In a moment that is sure to force any parent to eat humble pie, my son (unaware of my desire to keep up parenting appearances) threw his cup on the floor and stared me in the face. “I want more juice,” he said defiantly.
“Well, you definitely aren’t having juice now,” I said.
After a conversation about the behavior, my friend looked at me with a sense of relief. “It’s comforting to know I’m not the only one whose kids act like that sometimes.”
Earlier this year, I read through 2 Corinthians and was struck by Paul’s transparency.
Our hope for you is unshaken, for we know that as you share in our sufferings, you will also share in our comfort.
For we do not want you to be unaware, brothers, of the affliction we experienced in Asia. For we were so utterly burdened beyond our strength that we despaired of life itself. Indeed, we felt that we had received the sentence of death. But that was to make us rely not on ourselves but on God who raises the dead. He delivered us from such a deadly peril, and he will deliver us. On him we have set our hope that he will deliver us again. You also must help us by prayer, so that many will give thanks on our behalf for the blessing granted us through the prayers of many.
In sharing in his suffering, they also share in his comfort. How can they be encouraged if they don’t first know about the difficulty he endures? How can they pray if they don’t know the specifics? How can they serve him if they don’t know his needs? Like we are so often comforted when we see we aren’t the only one suffering or struggling, so the Corinthian church would be strengthened and encouraged by Paul’s honesty about his trials.
I’ve been thinking about this a lot as it relates to the various outlets for sharing our struggles (both personally and online). What is too much? What is too little? It’s a hard balance. If you share too little, you can be perceived as having it all together when you don’t (nobody does). If you share too much, it can be overkill.
This is where Paul is helpful. While we are all reading his letter, this was a letter to a specific church. He had a relationship with them. There was history among them. There was proximity. This doesn’t mean we only share with those who are close to us, but it does mean that those who are closest to us get the most transparency and the priority of our sharing.
There is a specificity to his requests, that’s certain, but do you notice who is requests are about? Himself. This helps me as I process what I’ll share publicly, or even among friends. For example, I may share with my bible study group that I’m dealing with some discipline issues with a child, but I might not share which child (unless they make it painfully obvious). Online I will not. But I might be honest about the general difficulty of parenting. Life is hard and we need others to bear our burdens with us. We don’t serve anyone by vagueness, especially ourselves. If the apostle Paul could share his greatest struggles with those he was serving, we will be served by sharing ours with our brothers and sisters.

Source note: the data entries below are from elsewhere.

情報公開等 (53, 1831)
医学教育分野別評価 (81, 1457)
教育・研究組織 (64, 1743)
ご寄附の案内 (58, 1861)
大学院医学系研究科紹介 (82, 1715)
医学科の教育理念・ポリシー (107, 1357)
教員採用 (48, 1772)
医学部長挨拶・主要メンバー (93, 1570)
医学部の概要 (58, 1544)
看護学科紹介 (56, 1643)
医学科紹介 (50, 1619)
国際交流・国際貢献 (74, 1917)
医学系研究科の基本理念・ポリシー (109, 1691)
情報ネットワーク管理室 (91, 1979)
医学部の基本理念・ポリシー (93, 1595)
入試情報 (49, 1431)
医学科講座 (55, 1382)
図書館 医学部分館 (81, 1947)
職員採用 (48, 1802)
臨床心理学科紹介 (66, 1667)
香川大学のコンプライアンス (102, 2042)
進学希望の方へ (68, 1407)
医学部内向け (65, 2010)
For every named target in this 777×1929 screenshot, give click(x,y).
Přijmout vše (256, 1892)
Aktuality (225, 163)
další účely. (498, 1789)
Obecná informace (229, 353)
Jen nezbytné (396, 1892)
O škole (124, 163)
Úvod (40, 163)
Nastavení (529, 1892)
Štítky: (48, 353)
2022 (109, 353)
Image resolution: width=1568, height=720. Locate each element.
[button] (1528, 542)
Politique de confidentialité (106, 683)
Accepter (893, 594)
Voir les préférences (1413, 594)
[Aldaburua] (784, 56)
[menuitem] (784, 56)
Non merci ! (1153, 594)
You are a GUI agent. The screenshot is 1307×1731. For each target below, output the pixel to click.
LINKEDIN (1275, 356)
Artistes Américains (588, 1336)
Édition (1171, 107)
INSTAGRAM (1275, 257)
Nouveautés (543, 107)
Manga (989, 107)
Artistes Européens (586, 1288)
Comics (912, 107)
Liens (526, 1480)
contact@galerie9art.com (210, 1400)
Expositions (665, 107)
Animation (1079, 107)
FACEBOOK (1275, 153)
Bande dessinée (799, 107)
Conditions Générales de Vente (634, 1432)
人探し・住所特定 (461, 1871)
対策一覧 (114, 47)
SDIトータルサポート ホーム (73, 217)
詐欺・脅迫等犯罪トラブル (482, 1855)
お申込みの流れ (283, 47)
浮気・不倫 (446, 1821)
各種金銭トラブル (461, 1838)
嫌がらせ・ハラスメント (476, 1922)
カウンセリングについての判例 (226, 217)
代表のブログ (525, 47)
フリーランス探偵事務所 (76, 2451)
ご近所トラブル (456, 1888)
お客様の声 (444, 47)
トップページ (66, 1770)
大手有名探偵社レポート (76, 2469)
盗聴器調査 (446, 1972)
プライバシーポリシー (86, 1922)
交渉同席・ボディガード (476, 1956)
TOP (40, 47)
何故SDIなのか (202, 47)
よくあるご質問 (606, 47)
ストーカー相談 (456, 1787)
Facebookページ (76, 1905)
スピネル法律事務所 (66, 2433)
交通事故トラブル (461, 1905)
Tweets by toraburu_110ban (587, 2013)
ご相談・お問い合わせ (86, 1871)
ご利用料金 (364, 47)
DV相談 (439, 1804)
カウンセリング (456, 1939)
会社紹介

So the question then comes, what about online? Sure, we can make a case for the local church, but what about the scattered church that we interact with on social media? There are a lot of opinions on this, and wisdom and conscience clearly prevail here. But I think adopting principles is helpful. The apostle Paul saw transparency as vital for the comfort and growth of God’s people—as we share in suffering, we share in comfort. I know I’ve experienced this acutely in my own life. As I’ve shared my struggles, I’ve found familiar friends. As I’ve shared our joys, I’ve seen God’s people rejoice. This journey is a mixture of happy and sad, and the more honest we are about that, the more we serve all who interact with us in public and in private. Some will share more than others online, and that is okay. But the burden is on all of us to walk humbly before those who are watching, always acknowledging that we are a broken people walking in a broken world, but redeemed by a perfect Savior.
No one likes to feel alone, in parenting and in life. Sometimes you just need to see that someone struggles like you to find hope. God’s displays his glory through weak people, so he gets all the glory. We all are served by opportunities to see his power working through weakness, whether you choose to display it publicly on social media, or privately among your local church family, the most important thing is that we see that our struggles are not just our struggles and our joys are not just our joys.